SG Dark Red/Brown Color.

To address the questions folks have about sugar gliders with a dark red/brown color.

Many of you have read that sugar gliders that have a dark red/brown color are on bad diets and that this somehow cause a “staining” in their fur. Nothing could be further from the truth! In today’s breeding atmosphere, many color variations have come available Albinos, Black Beauties, Leucistics, Lions, Mosaics, and Cinnamons just to name a few.
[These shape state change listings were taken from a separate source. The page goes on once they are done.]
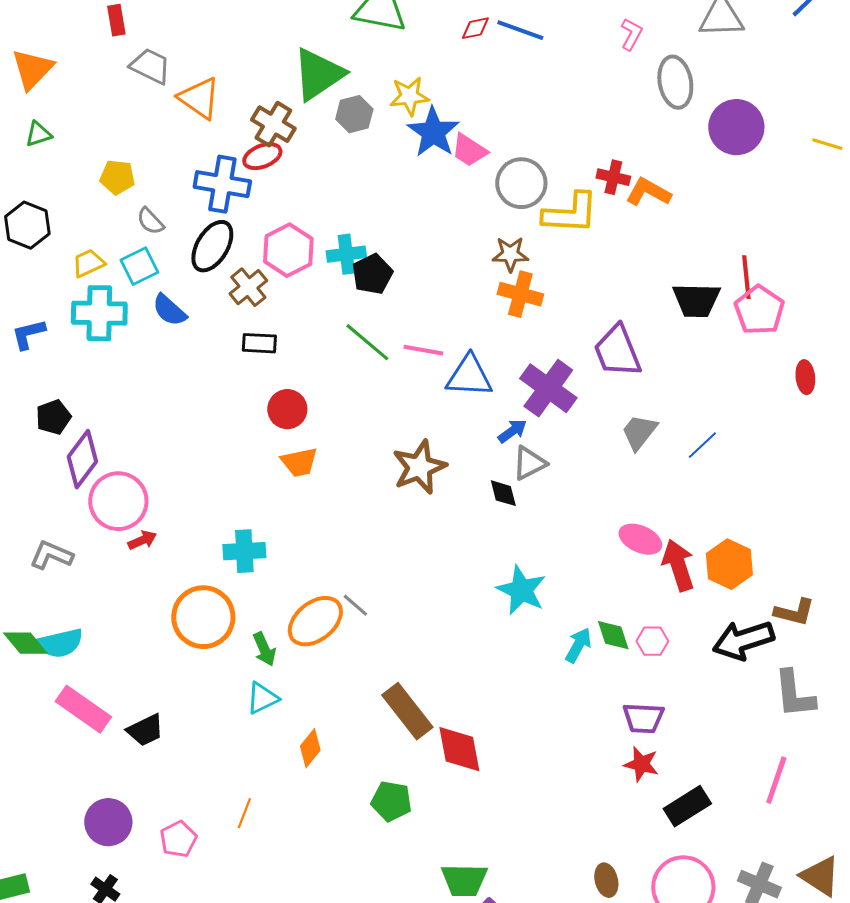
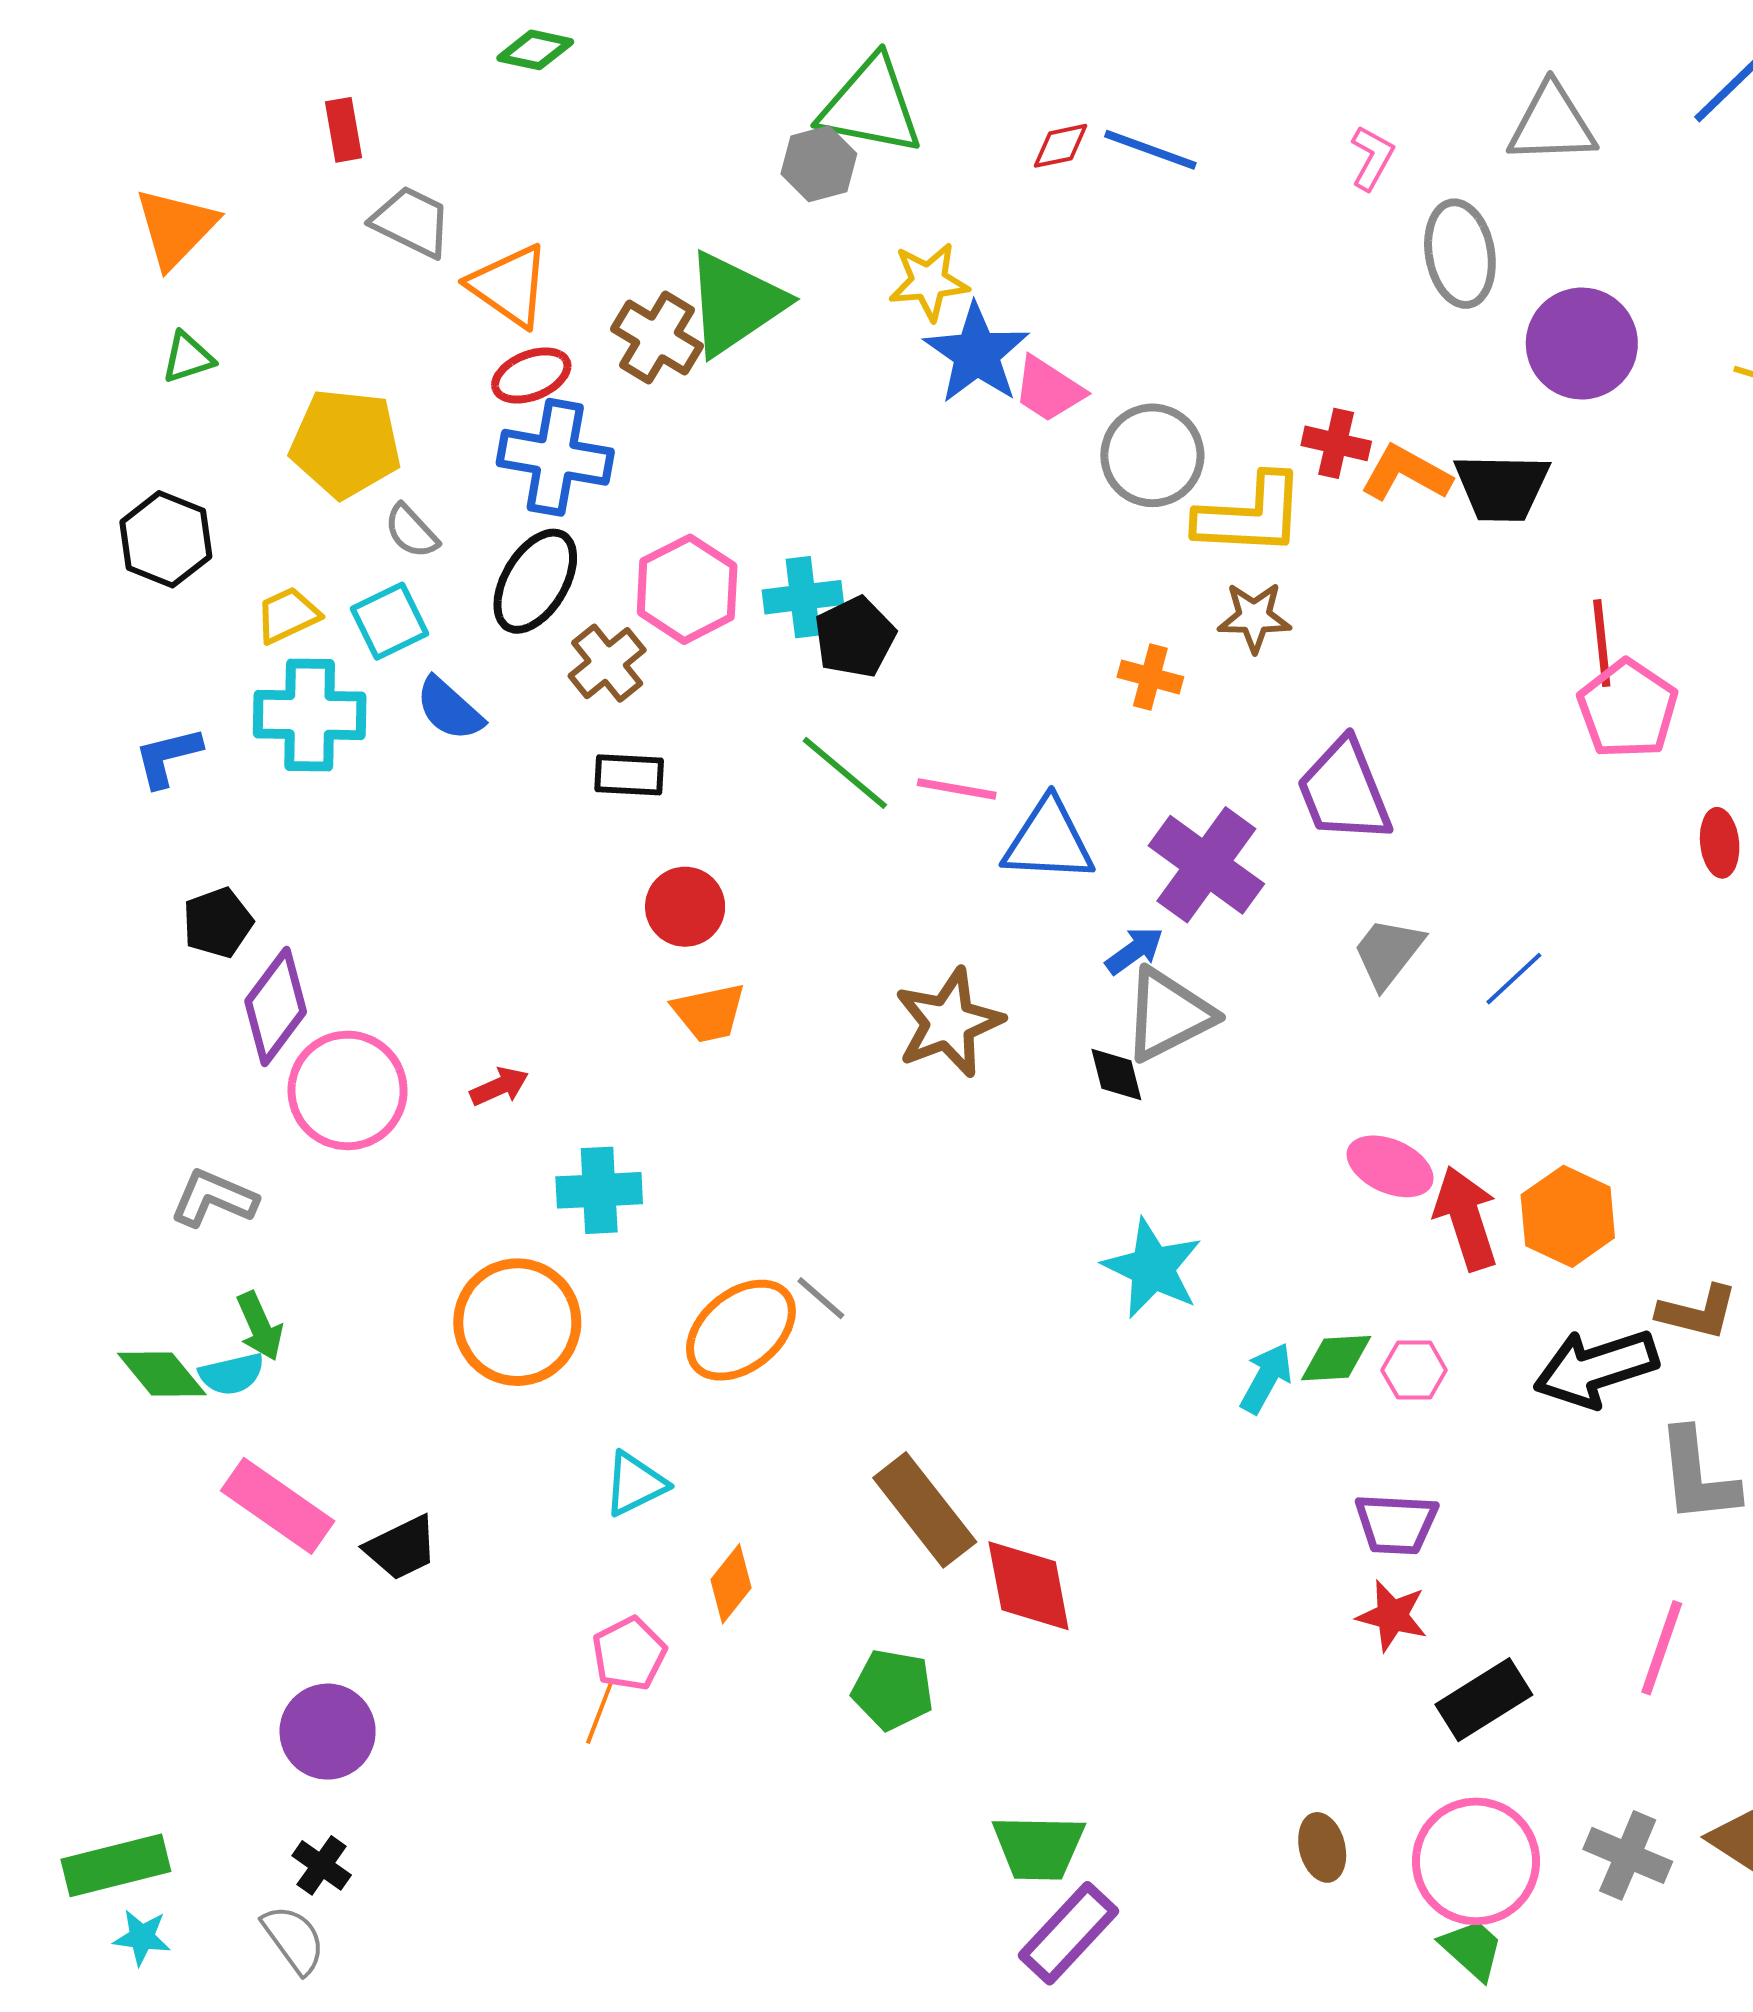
green triangle: (318, 74) -> (735, 304), moved
gray hexagon: (354, 114) -> (819, 164), moved
red ellipse: (262, 156) -> (531, 375), moved
yellow pentagon: (117, 177) -> (346, 443), size x1.6
brown star: (510, 254) -> (1254, 617), moved
orange cross: (520, 294) -> (1150, 677), size x0.7
black trapezoid: (696, 300) -> (1502, 487), moved
gray triangle: (529, 463) -> (1168, 1015), size x1.4
red arrow: (142, 540) -> (499, 1086), moved
green diamond: (613, 635) -> (1336, 1358), turned -75
cyan semicircle: (60, 643) -> (232, 1374), size x0.7
green arrow: (264, 649) -> (260, 1326), moved
pink pentagon: (178, 839) -> (629, 1654), moved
The dark red/brown color (Cinnamon) you see can be found in many different variations across the board in sugar gliders.

To address the idea that this color is a “staining” caused by a bad diet, this idea is often preached online by uneducated owners who have never breed or seen a real healthy sugar glider breeding pair. By real I mean a sugar glider breeding pair that is being feed a high enough protein diet that they produce two joys every time and that the parents have a healthy weight between 3.5 – 4 ounce female and 4 – 5 ounce male. Most importantly the color of their fur has changed from a classic gray to the dark cinnamon color as a sign that their bodies have fully been saturated with protein.

When we first started to rescue and breed sugar gliders at Crazy Critters (<> ) they all came in as the classic gray color and I too believed what I had read online about the red/brown color being a bad thing. When our first joys were born they did not survive the mothers did not have enough milk for them, they lost interest in them, the parents were mean and crab all the time, the babies were born premature and they were eaten by their mothers. These were but a few of the problems we faced and it broke my heart, I went to bed every night crying that I wasn’t able to save them or to better help the mothers. My own mother and business partner is the one who solved the problem “go back to the basics” she said, but they have food I sputtered! To which she replied when do sugar gliders breed in the wild? In the spring when there are more bugs and other proton sources available to eat. At the time, I was feeding a popular sugar glider diet online that came highly recommended along with fruit & veggies. The instant I started to increase the protein leaves everything change.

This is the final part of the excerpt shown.